[Transcribed page contents]
________________________

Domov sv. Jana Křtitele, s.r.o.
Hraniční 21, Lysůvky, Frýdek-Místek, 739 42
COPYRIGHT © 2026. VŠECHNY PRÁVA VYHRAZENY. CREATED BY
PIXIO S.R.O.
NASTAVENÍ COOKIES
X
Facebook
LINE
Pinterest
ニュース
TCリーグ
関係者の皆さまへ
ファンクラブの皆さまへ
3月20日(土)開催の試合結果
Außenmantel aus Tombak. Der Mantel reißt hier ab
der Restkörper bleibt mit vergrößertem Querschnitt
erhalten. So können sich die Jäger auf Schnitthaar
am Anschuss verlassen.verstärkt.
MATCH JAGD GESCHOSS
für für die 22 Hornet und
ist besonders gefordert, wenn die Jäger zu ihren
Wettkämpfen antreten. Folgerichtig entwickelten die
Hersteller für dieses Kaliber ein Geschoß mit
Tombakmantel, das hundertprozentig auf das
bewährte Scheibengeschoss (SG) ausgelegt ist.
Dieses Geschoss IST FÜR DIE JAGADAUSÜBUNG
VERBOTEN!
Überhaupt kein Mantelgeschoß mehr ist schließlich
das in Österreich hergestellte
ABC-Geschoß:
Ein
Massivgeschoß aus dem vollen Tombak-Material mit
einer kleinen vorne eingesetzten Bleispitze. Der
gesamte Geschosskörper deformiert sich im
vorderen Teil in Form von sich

________________________

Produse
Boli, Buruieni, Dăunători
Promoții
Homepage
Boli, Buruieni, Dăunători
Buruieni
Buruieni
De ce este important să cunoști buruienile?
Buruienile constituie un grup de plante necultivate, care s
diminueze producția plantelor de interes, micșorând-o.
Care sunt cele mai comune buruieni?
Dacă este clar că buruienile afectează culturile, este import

________________________

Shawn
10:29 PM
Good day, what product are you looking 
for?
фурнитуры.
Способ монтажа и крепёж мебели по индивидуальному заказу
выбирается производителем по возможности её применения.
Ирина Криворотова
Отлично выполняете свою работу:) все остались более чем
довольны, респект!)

________________________

## TRY IT:
Exactly the lines above from the one with "Überhaupt kein Mantelgeschoß" to the one with "vorderen Teil in Form von sich", both included, are to be quoted; leave the rest out.

## ANSWER TO THIS TASK:
Überhaupt kein Mantelgeschoß mehr ist schließlich
das in Österreich hergestellte
ABC-Geschoß:
Ein
Massivgeschoß aus dem vollen Tombak-Material mit
einer kleinen vorne eingesetzten Bleispitze. Der
gesamte Geschosskörper deformiert sich im
vorderen Teil in Form von sich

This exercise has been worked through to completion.